Token Lemma Stop? Punct? POS ------------------------------------------------------------ Dr. Dr. False False PROPN Smith Smith False False PROPN wo will True False AUX n't not False False PART attend attend False False VERB the the True False DET U.N. U.N. False False PROPN conference conference False False NOUN in in True False ADP New New False False PROPN York York False False PROPN City city False False PROPN . . False True PUNCT Clean lemmatised tokens: ['Dr.', 'Smith', 'attend', 'U.N.', 'conference', 'New', 'York', 'city']

⭐

spaCy's Hidden Superpower — Lemmatisation

Notice spaCy returns attend instead of "attend" (already the base form), and city for "City". More importantly, it correctly handles "wo n't" — splitting "won't" into "will" (stop) + "not" (not a stop). That's morphological intelligence NLTK's word_tokenize alone cannot match.

Section 08

Visual Summary — Choosing Your Strategy

🗺️ Preprocessing Strategy Decision Map

🎯 What is your NLP Task?

↓

Classification / Topic Modelling

↓

✅ Full Pipeline
Lowercase + Tokenize + Stopwords + Punct

NLTK or spaCy, add lemmatisation

Sentiment Analysis

↓

⚠️ Partial Pipeline
Keep negations & sentiment punctuation (!?)

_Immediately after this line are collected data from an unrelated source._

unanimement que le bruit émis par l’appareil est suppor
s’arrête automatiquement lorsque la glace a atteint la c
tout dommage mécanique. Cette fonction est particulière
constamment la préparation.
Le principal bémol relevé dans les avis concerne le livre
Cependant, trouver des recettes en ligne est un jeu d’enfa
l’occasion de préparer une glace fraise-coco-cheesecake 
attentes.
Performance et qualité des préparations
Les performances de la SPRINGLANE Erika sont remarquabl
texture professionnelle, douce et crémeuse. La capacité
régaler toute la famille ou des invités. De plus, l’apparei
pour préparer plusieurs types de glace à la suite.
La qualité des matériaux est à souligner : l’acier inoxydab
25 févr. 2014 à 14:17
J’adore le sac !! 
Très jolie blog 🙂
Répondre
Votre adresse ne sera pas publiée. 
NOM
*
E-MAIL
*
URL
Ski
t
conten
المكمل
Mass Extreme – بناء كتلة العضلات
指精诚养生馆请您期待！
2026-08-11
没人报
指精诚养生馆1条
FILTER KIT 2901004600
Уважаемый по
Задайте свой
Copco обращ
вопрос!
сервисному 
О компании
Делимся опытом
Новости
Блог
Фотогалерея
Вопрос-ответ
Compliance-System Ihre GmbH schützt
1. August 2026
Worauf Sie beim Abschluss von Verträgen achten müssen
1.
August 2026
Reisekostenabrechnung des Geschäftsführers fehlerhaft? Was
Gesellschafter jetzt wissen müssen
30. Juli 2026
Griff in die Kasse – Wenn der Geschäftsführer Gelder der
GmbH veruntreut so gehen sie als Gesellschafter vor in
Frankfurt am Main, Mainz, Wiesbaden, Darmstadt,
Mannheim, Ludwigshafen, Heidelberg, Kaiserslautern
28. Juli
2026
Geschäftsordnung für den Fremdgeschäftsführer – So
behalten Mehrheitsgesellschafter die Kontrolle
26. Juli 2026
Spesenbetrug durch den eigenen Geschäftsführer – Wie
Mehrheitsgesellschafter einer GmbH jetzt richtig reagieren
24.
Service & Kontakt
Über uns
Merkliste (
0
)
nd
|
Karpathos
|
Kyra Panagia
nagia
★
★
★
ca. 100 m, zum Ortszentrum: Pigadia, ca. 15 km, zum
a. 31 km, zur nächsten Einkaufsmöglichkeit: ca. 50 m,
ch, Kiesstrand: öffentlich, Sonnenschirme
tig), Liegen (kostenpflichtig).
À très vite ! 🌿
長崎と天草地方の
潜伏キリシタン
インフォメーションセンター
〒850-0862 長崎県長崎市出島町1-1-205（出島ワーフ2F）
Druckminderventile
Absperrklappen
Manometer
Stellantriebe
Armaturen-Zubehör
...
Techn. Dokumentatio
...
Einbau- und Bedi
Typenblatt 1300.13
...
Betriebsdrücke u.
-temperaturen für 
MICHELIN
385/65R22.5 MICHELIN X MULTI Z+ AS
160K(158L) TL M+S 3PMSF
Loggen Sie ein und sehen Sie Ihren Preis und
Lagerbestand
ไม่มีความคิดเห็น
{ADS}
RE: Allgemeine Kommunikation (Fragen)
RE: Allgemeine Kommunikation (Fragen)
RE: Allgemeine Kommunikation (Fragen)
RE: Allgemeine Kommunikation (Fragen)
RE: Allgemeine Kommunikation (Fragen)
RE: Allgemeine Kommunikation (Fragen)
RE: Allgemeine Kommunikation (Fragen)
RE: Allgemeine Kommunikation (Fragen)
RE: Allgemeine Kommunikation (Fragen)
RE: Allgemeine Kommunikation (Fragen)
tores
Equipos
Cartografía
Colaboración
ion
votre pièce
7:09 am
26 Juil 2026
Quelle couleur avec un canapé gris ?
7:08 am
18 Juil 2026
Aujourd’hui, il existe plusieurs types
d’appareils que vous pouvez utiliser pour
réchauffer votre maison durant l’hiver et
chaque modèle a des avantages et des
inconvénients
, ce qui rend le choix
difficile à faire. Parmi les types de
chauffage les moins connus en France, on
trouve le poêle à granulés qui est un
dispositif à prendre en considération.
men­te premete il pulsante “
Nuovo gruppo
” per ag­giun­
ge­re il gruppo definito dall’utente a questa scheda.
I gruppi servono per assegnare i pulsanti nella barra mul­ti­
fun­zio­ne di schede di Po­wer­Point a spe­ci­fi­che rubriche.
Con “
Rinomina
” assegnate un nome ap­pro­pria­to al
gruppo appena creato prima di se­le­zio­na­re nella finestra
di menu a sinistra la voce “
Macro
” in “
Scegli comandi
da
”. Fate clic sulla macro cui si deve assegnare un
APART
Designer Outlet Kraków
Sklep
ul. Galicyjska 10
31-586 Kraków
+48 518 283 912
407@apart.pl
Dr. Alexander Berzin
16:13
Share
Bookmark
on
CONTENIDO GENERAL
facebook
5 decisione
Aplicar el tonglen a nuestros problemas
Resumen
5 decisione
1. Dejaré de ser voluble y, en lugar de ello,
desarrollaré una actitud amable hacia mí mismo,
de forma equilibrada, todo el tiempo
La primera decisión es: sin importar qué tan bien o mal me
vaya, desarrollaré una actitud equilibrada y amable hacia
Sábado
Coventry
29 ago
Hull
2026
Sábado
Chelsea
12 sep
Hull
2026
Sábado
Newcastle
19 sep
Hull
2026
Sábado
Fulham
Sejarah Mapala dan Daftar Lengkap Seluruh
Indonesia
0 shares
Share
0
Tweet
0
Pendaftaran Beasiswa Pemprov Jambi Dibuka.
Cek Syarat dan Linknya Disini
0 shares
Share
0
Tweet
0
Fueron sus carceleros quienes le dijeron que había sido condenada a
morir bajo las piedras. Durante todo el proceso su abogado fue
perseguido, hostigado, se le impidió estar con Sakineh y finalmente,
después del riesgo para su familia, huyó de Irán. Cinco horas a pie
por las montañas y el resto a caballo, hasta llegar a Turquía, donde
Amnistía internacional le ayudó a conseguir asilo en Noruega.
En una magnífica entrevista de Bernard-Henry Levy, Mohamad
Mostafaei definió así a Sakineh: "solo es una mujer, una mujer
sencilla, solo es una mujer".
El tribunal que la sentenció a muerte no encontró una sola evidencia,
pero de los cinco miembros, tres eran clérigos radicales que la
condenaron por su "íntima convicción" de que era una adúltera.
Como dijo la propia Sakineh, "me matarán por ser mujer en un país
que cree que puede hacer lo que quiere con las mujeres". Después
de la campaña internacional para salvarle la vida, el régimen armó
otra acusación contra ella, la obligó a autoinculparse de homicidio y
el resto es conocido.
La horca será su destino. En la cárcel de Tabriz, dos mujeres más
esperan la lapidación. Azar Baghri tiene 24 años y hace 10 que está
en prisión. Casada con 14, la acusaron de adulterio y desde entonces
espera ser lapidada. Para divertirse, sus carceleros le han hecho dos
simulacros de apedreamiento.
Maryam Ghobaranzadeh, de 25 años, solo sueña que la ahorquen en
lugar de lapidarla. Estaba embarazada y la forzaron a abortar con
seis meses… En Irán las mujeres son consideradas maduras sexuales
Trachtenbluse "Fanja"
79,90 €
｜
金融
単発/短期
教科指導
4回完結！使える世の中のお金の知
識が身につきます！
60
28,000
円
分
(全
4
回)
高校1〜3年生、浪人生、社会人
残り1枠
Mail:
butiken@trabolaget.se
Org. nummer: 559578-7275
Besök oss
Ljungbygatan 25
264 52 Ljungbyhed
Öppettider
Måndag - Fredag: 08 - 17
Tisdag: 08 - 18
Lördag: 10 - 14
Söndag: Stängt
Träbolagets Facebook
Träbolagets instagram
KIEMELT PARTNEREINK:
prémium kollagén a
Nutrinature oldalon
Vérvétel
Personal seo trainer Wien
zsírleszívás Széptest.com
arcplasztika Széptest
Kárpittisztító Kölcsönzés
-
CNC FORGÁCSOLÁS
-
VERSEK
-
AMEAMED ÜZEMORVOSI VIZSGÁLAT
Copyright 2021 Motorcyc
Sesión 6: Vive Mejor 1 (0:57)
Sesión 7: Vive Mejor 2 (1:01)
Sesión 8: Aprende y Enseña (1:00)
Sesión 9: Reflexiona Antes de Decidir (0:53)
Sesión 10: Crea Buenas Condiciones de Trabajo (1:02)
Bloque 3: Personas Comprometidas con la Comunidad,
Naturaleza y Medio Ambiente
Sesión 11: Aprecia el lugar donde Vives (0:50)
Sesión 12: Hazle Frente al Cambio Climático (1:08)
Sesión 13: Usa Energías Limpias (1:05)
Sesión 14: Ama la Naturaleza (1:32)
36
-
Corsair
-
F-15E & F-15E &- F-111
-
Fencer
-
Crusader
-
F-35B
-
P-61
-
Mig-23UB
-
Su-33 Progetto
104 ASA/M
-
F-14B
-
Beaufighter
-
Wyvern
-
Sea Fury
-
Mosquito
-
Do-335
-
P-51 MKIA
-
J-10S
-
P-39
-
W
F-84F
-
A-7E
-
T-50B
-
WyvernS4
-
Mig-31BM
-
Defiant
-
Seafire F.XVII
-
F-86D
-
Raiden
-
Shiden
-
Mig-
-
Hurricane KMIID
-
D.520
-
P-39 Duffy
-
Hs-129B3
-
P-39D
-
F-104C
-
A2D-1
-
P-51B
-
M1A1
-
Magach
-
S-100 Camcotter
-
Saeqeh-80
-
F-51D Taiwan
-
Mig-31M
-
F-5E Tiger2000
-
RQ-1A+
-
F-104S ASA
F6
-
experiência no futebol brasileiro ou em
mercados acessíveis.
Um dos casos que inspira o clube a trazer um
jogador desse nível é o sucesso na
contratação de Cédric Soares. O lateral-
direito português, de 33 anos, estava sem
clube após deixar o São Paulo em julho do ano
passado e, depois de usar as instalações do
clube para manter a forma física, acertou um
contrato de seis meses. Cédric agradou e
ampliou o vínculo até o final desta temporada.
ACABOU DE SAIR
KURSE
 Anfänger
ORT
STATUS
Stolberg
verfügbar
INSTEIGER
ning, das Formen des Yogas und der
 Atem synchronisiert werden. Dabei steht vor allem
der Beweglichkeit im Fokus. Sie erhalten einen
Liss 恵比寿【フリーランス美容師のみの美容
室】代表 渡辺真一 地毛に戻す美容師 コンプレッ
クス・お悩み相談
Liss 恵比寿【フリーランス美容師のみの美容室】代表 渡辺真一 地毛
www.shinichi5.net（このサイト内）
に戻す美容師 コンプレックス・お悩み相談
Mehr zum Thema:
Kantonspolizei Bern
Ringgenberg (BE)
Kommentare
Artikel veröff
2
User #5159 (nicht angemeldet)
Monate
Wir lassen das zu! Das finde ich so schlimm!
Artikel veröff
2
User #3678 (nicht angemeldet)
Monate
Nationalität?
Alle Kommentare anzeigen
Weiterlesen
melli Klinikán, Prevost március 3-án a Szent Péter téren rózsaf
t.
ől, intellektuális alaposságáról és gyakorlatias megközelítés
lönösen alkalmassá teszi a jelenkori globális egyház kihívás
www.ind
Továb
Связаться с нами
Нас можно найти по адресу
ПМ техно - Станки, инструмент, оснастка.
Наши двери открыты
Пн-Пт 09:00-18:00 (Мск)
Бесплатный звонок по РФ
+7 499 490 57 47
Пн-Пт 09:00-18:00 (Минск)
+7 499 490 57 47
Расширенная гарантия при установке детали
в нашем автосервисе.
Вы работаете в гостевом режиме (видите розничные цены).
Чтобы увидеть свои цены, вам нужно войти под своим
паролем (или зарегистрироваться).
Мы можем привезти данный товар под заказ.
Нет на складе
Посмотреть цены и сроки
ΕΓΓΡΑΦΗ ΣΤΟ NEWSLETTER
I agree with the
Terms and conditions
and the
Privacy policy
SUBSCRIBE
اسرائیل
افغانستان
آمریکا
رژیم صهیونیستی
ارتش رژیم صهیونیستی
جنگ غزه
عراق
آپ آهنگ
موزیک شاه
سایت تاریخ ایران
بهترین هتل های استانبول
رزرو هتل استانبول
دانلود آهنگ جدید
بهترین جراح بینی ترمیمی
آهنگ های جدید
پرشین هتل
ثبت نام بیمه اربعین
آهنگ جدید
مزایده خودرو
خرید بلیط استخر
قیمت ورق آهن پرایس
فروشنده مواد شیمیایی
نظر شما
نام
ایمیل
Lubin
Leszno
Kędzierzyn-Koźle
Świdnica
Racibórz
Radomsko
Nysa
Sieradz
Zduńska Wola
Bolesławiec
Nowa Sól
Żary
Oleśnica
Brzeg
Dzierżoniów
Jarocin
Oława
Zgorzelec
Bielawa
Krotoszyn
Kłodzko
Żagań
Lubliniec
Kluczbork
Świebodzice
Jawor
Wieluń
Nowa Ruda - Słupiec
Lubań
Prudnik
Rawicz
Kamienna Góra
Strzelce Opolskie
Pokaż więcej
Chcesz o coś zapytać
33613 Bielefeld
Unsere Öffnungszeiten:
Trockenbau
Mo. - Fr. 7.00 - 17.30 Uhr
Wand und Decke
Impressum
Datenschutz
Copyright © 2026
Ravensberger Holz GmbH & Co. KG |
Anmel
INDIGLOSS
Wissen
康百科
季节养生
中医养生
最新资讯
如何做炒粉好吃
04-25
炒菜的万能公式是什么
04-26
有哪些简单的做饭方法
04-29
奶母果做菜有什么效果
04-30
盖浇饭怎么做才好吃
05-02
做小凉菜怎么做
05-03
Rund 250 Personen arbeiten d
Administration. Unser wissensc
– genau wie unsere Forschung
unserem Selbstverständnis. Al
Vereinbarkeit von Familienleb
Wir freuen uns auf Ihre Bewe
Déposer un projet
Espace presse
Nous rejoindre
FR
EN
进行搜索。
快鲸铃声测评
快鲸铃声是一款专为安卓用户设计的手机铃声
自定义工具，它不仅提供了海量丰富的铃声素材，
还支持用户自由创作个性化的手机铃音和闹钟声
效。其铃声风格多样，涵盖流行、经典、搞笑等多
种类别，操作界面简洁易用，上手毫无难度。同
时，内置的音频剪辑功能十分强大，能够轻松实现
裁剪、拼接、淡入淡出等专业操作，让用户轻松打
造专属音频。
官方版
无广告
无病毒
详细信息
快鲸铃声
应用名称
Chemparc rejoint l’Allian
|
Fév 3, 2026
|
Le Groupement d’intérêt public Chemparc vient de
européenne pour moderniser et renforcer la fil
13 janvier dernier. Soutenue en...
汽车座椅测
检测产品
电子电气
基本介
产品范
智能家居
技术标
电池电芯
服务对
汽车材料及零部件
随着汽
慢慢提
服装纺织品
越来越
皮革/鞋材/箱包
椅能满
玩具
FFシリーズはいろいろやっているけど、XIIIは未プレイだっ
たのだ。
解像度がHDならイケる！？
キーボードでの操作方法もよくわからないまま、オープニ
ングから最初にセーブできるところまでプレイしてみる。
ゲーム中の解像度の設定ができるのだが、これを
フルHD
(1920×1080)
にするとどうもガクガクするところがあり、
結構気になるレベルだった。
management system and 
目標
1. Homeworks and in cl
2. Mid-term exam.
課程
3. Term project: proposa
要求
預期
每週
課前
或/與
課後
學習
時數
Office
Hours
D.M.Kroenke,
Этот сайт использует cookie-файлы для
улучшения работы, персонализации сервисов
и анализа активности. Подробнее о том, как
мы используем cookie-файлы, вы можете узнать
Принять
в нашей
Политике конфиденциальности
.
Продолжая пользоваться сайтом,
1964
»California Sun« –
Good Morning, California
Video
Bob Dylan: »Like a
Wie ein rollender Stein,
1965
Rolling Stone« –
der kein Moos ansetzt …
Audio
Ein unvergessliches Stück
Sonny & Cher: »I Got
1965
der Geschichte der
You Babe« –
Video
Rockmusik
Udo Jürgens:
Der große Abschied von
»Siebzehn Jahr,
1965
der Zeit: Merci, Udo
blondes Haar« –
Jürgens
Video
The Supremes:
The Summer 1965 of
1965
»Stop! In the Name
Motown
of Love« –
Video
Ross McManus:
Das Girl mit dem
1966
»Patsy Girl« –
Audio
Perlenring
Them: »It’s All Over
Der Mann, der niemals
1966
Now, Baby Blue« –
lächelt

Custom stoplist — exclude "not", "no", "never"

Transformer / LLM

↓

🚫 Minimal Processing
No stopwords, no heavy stripping

Use built-in subword tokenizer only (BPE/WordPiece)

🌿 Text Preprocessing — Non-Negotiable Rules

Always tokenize before removing punctuation. Removing punctuation before tokenization turns "can't" into "cant" — a real but wrong word. Tokenize first, then decide what stays.

Decide on stopwords per task, not globally. "not", "no", "never" are technically stopwords but are critical for sentiment. Always review your stopword list relative to your task objective.

Do not preprocess BERT/GPT inputs heavily. These models have their own tokenizers trained on raw text. Aggressive preprocessing breaks their subword alignment and can degrade performance.

Preserve case information before lowercasing when needed. For NER tasks, "Apple" (company) vs "apple" (fruit) is critical. Lowercase only after entity extraction or use spaCy's entity-aware pipeline.

Document every preprocessing choice. Preprocessing decisions are as important as model choices. A model trained on aggressively stripped text cannot be reproduced without knowing exactly what was stripped.